28 May 2024 | Jialin Dong, Bahare Fatemi, Bryan Perozzi, Lin F. Yang, Anton Tsitsulin
The paper "Don’t Forget to Connect! Improving RAG with Graph-based Reranking" by Jialin Dong, Bahare Fatemi, Bryan Perozzi, Lin F. Yang, and Anton Tsitsulin addresses the limitations of Retrieval Augmented Generation (RAG) in handling documents with partial information or less obvious connections to the context. The authors introduce G-RAG, a reranker based on graph neural networks (GNNs) that combines document connections and semantic information (via Abstract Meaning Representation graphs) to improve RAG performance. G-RAG outperforms state-of-the-art approaches while requiring less computational resources. The paper also assesses the performance of PaLM 2 as a reranker, finding it to significantly underperform G-RAG, emphasizing the importance of reranking for RAG even when using large language models (LLMs). The contributions of the paper include:
1. Proposing a document-graph-based reranker that leverages connections between documents to identify documents containing weakly connected answers.

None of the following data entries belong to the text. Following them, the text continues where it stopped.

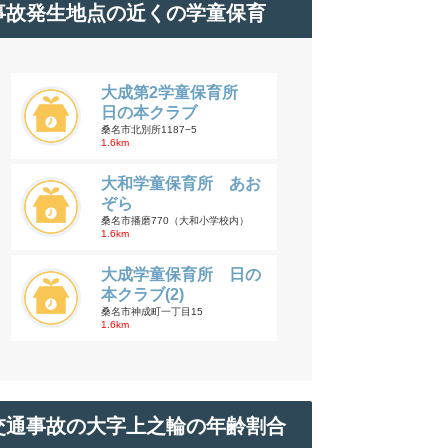
事故発生地点の近くの学童保育
大成第2学童保育所
日の本クラブ
桑名市北別所1187−5
1.6km
大和学童保育所 あお
ぞら
桑名市播磨770（大和小学校内）
1.6km
大成学童保育所 日の
本クラブ(2)
桑名市神成町一丁目15
1.6km
交通事故の大字上之輪の年齢割合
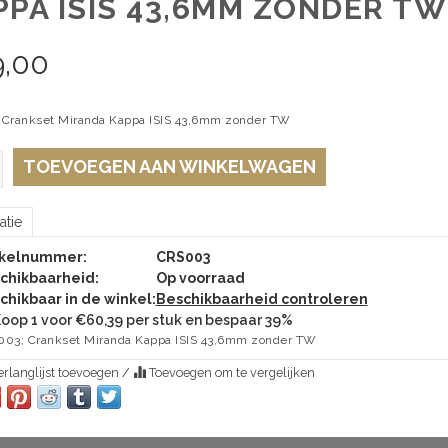
PPA ISIS 43,6MM ZONDER TW
9,00
Crankset Miranda Kappa ISIS 43,6mm zonder TW
TOEVOEGEN AAN WINKELWAGEN
atie
ikelnummer:
CRS003
chikbaarheid:
Op voorraad
chikbaar in de winkel:
Beschikbaarheid controleren
oop 1 voor €60,39 per stuk en bespaar 39%
03; Crankset Miranda Kappa ISIS 43,6mm zonder TW
rlanglijst toevoegen
/
Toevoegen om te vergelijken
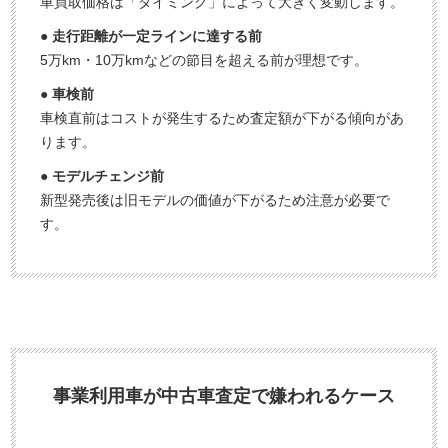
車買取価格は「タイミング」によって大きく変動します。
● 走行距離が一定ラインに達する前
5万km・10万kmなどの節目を超える前が理想です。
● 車検前
車検直前はコストが発生するため査定額が下がる傾向があ
ります。
● モデルチェンジ前
新型発売後は旧モデルの価値が下がるため注意が必要で
す。
事業利用車が中古車査定で嫌われるケース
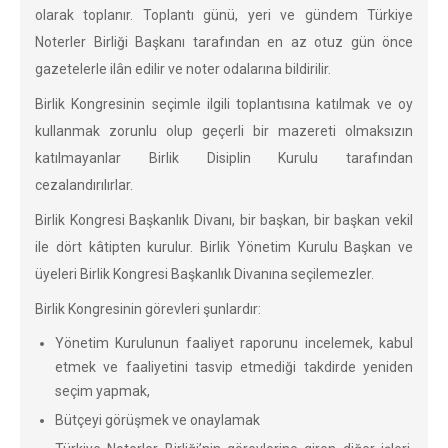
olarak toplanır. Toplantı günü, yeri ve gündem Türkiye
Noterler Birliği Başkanı tarafından en az otuz gün önce
gazetelerle ilân edilir ve noter odalarına bildirilir.
Birlik Kongresinin seçimle ilgili toplantısına katılmak ve oy
kullanmak zorunlu olup geçerli bir mazereti olmaksızın
katılmayanlar Birlik Disiplin Kurulu tarafından
cezalandırılırlar.
Birlik Kongresi Başkanlık Divanı, bir başkan, bir başkan vekil
ile dört kâtipten kurulur. Birlik Yönetim Kurulu Başkan ve
üyeleri Birlik Kongresi Başkanlık Divanına seçilemezler.
Birlik Kongresinin görevleri şunlardır:
Yönetim Kurulunun faaliyet raporunu incelemek, kabul
etmek ve faaliyetini tasvip etmediği takdirde yeniden
seçim yapmak,
Bütçeyi görüşmek ve onaylamak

2. Introducing new metrics to evaluate ranking scenarios, including tied rankings, which effectively address the optimistic effect of tied rankings.
3. Investigating the performance of PaLM 2 as a reranker, finding that it underperforms compared to G-RAG, highlighting the importance of reranker design in RAG.
The paper discusses the limitations of current RAG methods, such as the inability to capture connections between documents and the overfitting caused by redundant AMR information. G-RAG addresses these issues by using document graphs and a pairwise ranking loss function, which are more effective in identifying relevant documents. The experiments on two datasets, Natural Questions (NQ) and TriviaQA (TQA), demonstrate the effectiveness of G-RAG, showing significant improvements over baseline models. The paper also explores the impact of different embedding models and the performance of LLMs as rerankers, concluding that fine-tuning LLMs can enhance RAG performance.The paper "Don’t Forget to Connect! Improving RAG with Graph-based Reranking" by Jialin Dong, Bahare Fatemi, Bryan Perozzi, Lin F. Yang, and Anton Tsitsulin addresses the limitations of Retrieval Augmented Generation (RAG) in handling documents with partial information or less obvious connections to the context. The authors introduce G-RAG, a reranker based on graph neural networks (GNNs) that combines document connections and semantic information (via Abstract Meaning Representation graphs) to improve RAG performance. G-RAG outperforms state-of-the-art approaches while requiring less computational resources. The paper also assesses the performance of PaLM 2 as a reranker, finding it to significantly underperform G-RAG, emphasizing the importance of reranking for RAG even when using large language models (LLMs). The contributions of the paper include:
1. Proposing a document-graph-based reranker that leverages connections between documents to identify documents containing weakly connected answers.
2. Introducing new metrics to evaluate ranking scenarios, including tied rankings, which effectively address the optimistic effect of tied rankings.
3. Investigating the performance of PaLM 2 as a reranker, finding that it underperforms compared to G-RAG, highlighting the importance of reranker design in RAG.
The paper discusses the limitations of current RAG methods, such as the inability to capture connections between documents and the overfitting caused by redundant AMR information. G-RAG addresses these issues by using document graphs and a pairwise ranking loss function, which are more effective in identifying relevant documents. The experiments on two datasets, Natural Questions (NQ) and TriviaQA (TQA), demonstrate the effectiveness of G-RAG, showing significant improvements over baseline models. The paper also explores the impact of different embedding models and the performance of LLMs as rerankers, concluding that fine-tuning LLMs can enhance RAG performance.